Overview

This package is designed to build sequences of bits for any setting where large amounts of non-complex data have to be stored in an efficient way. This can also be useful when documenting the metadata of any tabular dataset by collecting information throughout the dataset creation process. The resulting data structure is referred to as a “bit field”, which can be stored as a sequence of 0s and 1s, or as an integer, reducing the size of the contained information drastically. This is commonly used in MODIS dataproducts to document layer quality.

Think of a bit as a switch representing off and on states. A combination of a pair of bits can store four states, and n bits can accommodate 2^n states. In R, integers are typically 32-bit values, allowing a single integer to store 32 switches (called flags here) and 2^32 states. These states could be the outcomes of functions returning boolean values (each using one bit) or functions returning a small set of cases (using the corresponding number of bits).

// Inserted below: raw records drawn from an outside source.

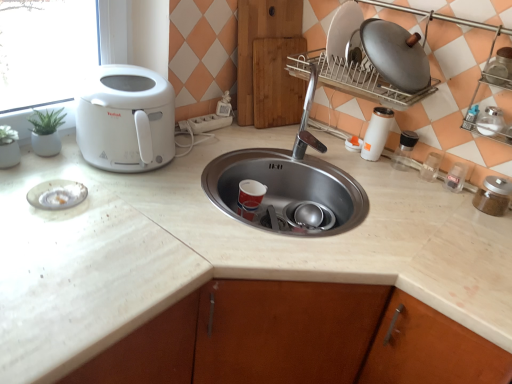 Locate an element on the screen. Image resolution: width=512 pixels, height=384 pixels. vacant space in front of white plastic soap dispenser at upper right, the first appliance positioned from the left is located at coordinates (355, 159). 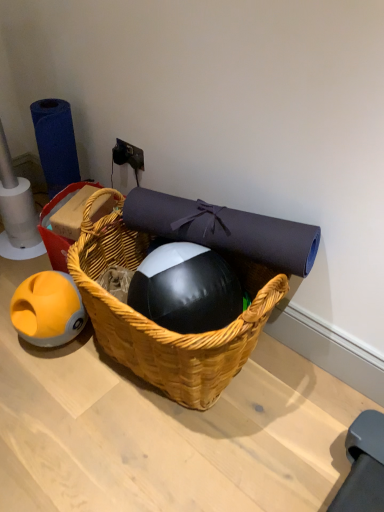 Question: Can you confirm if blue matte roll of toilet paper at left is thinner than woven wood basket at center?

Choices:
 (A) yes
 (B) no

Answer: (A)

Question: Considering the relative sizes of blue matte roll of toilet paper at left and woven wood basket at center in the image provided, is blue matte roll of toilet paper at left smaller than woven wood basket at center?

Choices:
 (A) no
 (B) yes

Answer: (A)

Question: From a real-world perspective, is blue matte roll of toilet paper at left positioned over woven wood basket at center based on gravity?

Choices:
 (A) yes
 (B) no

Answer: (A)

Question: Is blue matte roll of toilet paper at left at the left side of woven wood basket at center?

Choices:
 (A) yes
 (B) no

Answer: (A)

Question: Is woven wood basket at center at the back of blue matte roll of toilet paper at left?

Choices:
 (A) no
 (B) yes

Answer: (A)

Question: Considering their positions, is blue matte roll of toilet paper at left located in front of or behind woven wood basket at center?

Choices:
 (A) behind
 (B) front

Answer: (A)

Question: From their relative heights in the image, would you say blue matte roll of toilet paper at left is taller or shorter than woven wood basket at center?

Choices:
 (A) short
 (B) tall

Answer: (B)

Question: From the image's perspective, is blue matte roll of toilet paper at left located above or below woven wood basket at center?

Choices:
 (A) below
 (B) above

Answer: (B)

Question: Choose the correct answer: Is blue matte roll of toilet paper at left inside woven wood basket at center or outside it?

Choices:
 (A) outside
 (B) inside

Answer: (A)

Question: From their relative heights in the image, would you say blue matte roll of toilet paper at left is taller or shorter than woven wood picnic basket at center?

Choices:
 (A) short
 (B) tall

Answer: (A)

Question: Considering the positions of point (59, 177) and point (140, 330), is point (59, 177) closer or farther from the camera than point (140, 330)?

Choices:
 (A) farther
 (B) closer

Answer: (A)

Question: From a real-world perspective, is blue matte roll of toilet paper at left physically located above or below woven wood picnic basket at center?

Choices:
 (A) below
 (B) above

Answer: (B)

Question: From the image's perspective, is blue matte roll of toilet paper at left located above or below woven wood picnic basket at center?

Choices:
 (A) above
 (B) below

Answer: (A)

Question: Does point (51, 214) appear closer or farther from the camera than point (46, 125)?

Choices:
 (A) closer
 (B) farther

Answer: (A)

Question: From the image's perspective, is woven wood basket at center positioned above or below blue matte roll of toilet paper at left?

Choices:
 (A) above
 (B) below

Answer: (B) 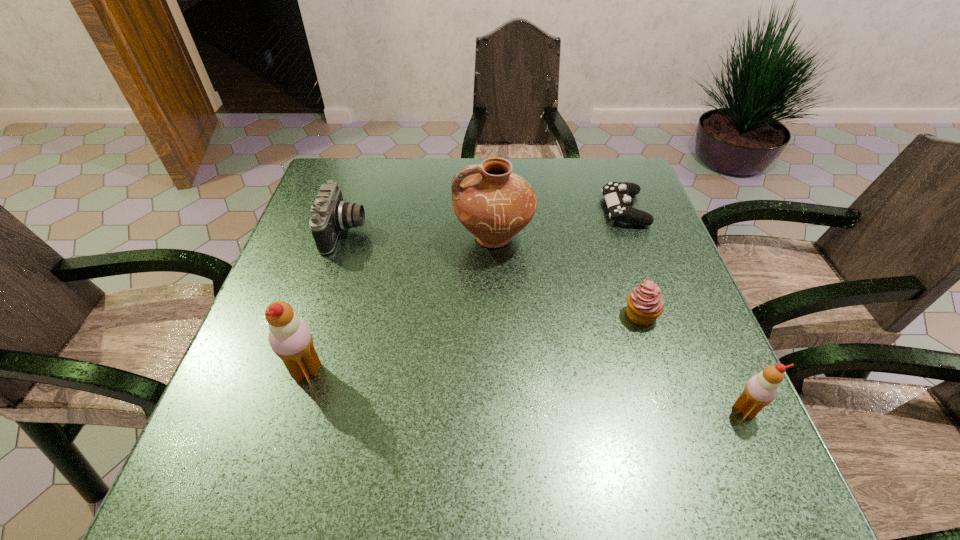 Where is `vacant region at the right edge of the desktop`? The image size is (960, 540). vacant region at the right edge of the desktop is located at coordinates (691, 353).

In the image, there is a desktop. Where is `vacant space at the far left corner`? This screenshot has width=960, height=540. vacant space at the far left corner is located at coordinates (372, 194).

You are a GUI agent. You are given a task and a screenshot of the screen. Output one action in this format:
    pyautogui.click(x=<x>, y=<y>)
    Task: Click on the vacant area at the near left corner of the desktop
    
    Given the screenshot: What is the action you would take?
    pyautogui.click(x=233, y=409)

The height and width of the screenshot is (540, 960). What are the coordinates of `vacant space that is in between the pottery and the rightmost object` in the screenshot? It's located at (619, 323).

In order to click on blank region between the fourth farthest object and the farther icecream in this screenshot , I will do `click(474, 343)`.

Locate an element on the screen. free spot between the shortest object and the farther icecream is located at coordinates pyautogui.click(x=466, y=291).

Where is `free space between the fourth shortest object and the third nearest object`? The height and width of the screenshot is (540, 960). free space between the fourth shortest object and the third nearest object is located at coordinates coord(692,362).

This screenshot has width=960, height=540. Identify the location of vacant space that is in between the control and the shorter icecream. (684, 309).

Locate an element on the screen. The width and height of the screenshot is (960, 540). empty space between the camera and the fourth object from right to left is located at coordinates (420, 234).

At what (x,y) coordinates should I click in order to perform the action: click on vacant region between the camera and the third object from left to right. Please return your answer as a coordinate pair (x, y). Looking at the image, I should click on (420, 234).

In essence, bitfield allows you to capture a diverse range of information into a single value, like a column in a table or a raster layer accompanying a modelled gridded dataset. This is beneficial not only for reporting quality metrics, provenance, or other metadata but also for simplifying the reuse of complex ancillary data in (semi) automated script-based workflows.

Installation

Install the official version from CRAN:

# install.packages("bitfield")

Install the latest development version from github:

devtools::install_github("luckinet/bitfield")

Examples

Let’s first build an example dataset

input <- tibble(x = sample(seq(23.3, 28.1, 0.1), 10),
                y = sample(seq(57.5, 59.6, 0.1), 10),
                commodity = rep(c("soybean", "maize"), 5),
                yield = rnorm(10, mean = 10, sd = 2),
                year = rep(2021, 10))

validComm <- c("soybean", "maize")

And make it have some non-ordinary values

input$x[5] <- 259
input$x[9] <- 0
# input$x[10] <- "23.546"
input$y[10] <- NA_real_
input$y[9] <- 0
input$commodity[c(3, 5)] <- c(NA_character_, "honey")
input$year[c(2:3)] <- c(NA, "2021r")

kable(input)
x y commodity yield year
24.1 59.4 soybean 10.109169 2021
24.0 58.8 maize 10.617382 NA
27.3 58.4 NA 9.268043 2021r
26.8 58.1 maize 8.948955 2021
259.0 57.9 honey 9.859947 2021
23.7 59.1 maize 6.318179 2021
24.2 58.7 soybean 11.860984 2021
25.1 59.0 maize 11.278150 2021
0.0 0.0 soybean 9.949784 2021
24.7 NA maize 9.670879 2021

The first step is in creating what is called registry in bitfield. This registry captures all the information required to build the bitfield

newRegistry <- bf_create(width = 12, length = dim(input)[1])
  1. The width = specifies how many bits are in the registry.
  2. The lenght = specifies how long the output table is. This is usually taken from an input.
  3. The name = specifies the label of the registry, which becomes very important when publishing, because registry and output table are stored in different files and it must be possible to unambiguously associate them to one another.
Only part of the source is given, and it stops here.